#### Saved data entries
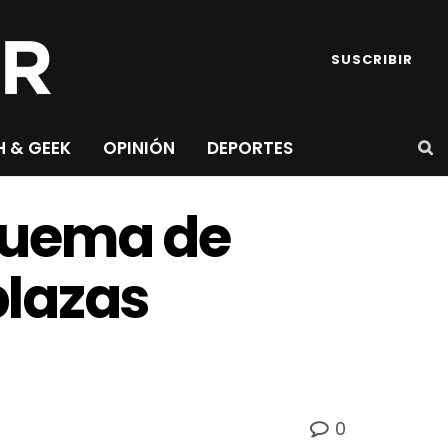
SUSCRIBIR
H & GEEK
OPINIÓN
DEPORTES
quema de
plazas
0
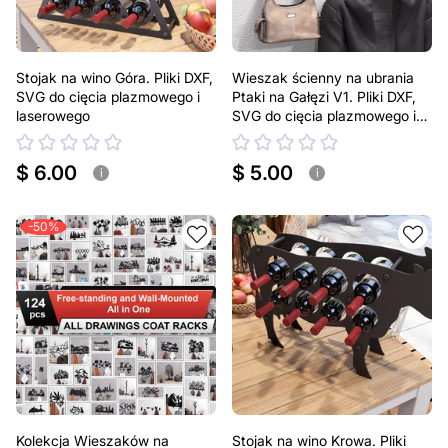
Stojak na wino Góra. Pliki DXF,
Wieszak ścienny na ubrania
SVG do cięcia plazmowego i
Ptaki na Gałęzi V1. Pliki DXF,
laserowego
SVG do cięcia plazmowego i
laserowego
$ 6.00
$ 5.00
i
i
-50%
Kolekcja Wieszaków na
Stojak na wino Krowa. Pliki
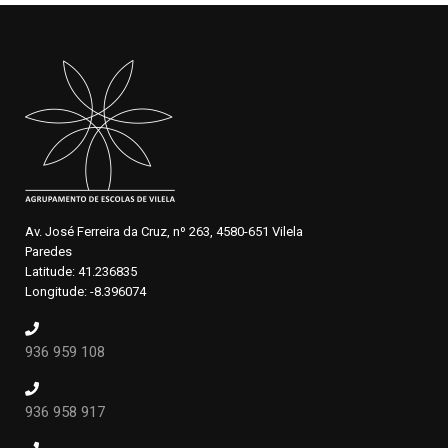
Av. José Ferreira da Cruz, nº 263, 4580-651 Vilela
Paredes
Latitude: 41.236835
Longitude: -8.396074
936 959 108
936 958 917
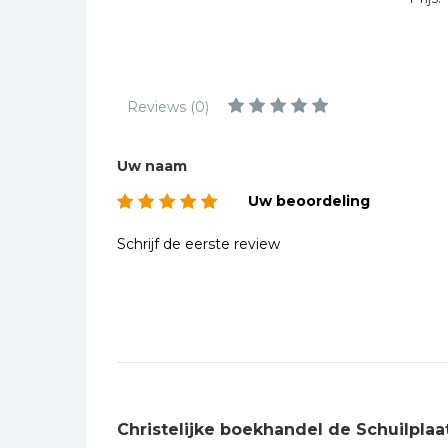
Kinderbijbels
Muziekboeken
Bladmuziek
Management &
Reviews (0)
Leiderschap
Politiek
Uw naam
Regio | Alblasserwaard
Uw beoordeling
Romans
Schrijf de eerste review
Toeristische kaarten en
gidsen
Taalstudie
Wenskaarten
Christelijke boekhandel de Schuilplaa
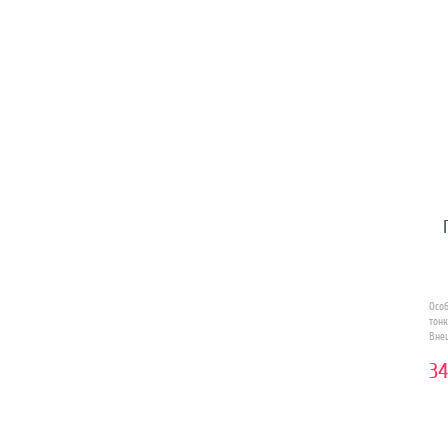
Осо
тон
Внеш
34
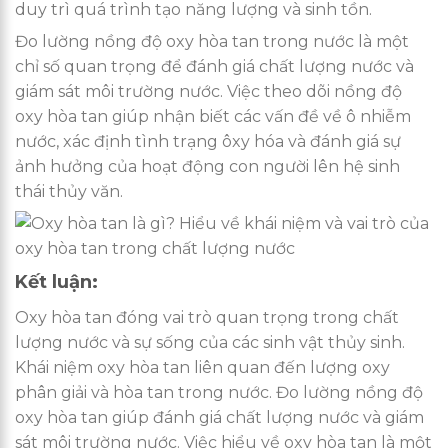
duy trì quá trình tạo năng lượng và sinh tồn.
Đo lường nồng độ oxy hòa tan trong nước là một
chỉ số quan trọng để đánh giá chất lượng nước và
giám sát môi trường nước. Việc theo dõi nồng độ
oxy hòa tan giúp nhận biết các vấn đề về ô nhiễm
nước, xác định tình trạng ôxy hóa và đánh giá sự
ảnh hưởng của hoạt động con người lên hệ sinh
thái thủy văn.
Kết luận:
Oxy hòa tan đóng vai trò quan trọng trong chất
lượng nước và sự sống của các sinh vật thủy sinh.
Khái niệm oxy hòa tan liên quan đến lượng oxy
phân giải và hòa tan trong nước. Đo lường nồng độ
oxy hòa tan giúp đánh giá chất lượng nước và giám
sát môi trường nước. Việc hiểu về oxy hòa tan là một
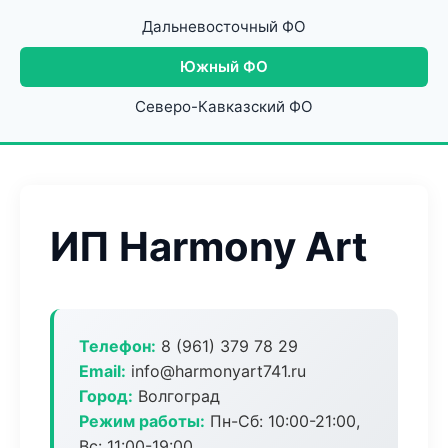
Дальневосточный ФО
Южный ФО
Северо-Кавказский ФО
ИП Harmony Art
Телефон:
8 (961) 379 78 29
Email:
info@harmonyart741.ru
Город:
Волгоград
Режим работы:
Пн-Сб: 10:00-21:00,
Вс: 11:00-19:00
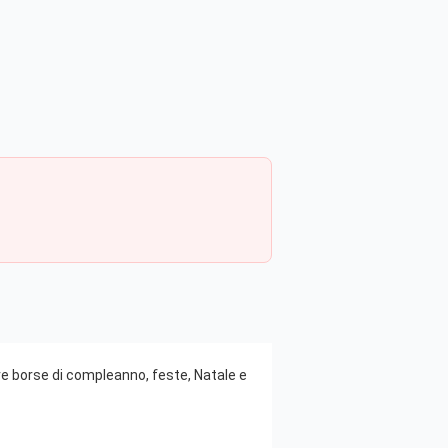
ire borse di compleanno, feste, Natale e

#### What you are asked to do
Print exactly, and print only, the lines from the line with "chỉ số quan" through the last line of the entries, both ends included. No pictures belong in the result.

#### Task response
chỉ số quan trọng để đánh giá chất lượng nước và
giám sát môi trường nước. Việc theo dõi nồng độ
oxy hòa tan giúp nhận biết các vấn đề về ô nhiễm
nước, xác định tình trạng ôxy hóa và đánh giá sự
ảnh hưởng của hoạt động con người lên hệ sinh
thái thủy văn.
Kết luận:
Oxy hòa tan đóng vai trò quan trọng trong chất
lượng nước và sự sống của các sinh vật thủy sinh.
Khái niệm oxy hòa tan liên quan đến lượng oxy
phân giải và hòa tan trong nước. Đo lường nồng độ
oxy hòa tan giúp đánh giá chất lượng nước và giám
sát môi trường nước. Việc hiểu về oxy hòa tan là một
Дальневосточный ФО
Южный ФО
Северо-Кавказский ФО
ИП Harmony Art
Телефон:
8 (961) 379 78 29
Email:
info@harmonyart741.ru
Город:
Волгоград
Режим работы:
Пн-Сб: 10:00-21:00,
Вс: 11:00-19:00
ire borse di compleanno, feste, Natale e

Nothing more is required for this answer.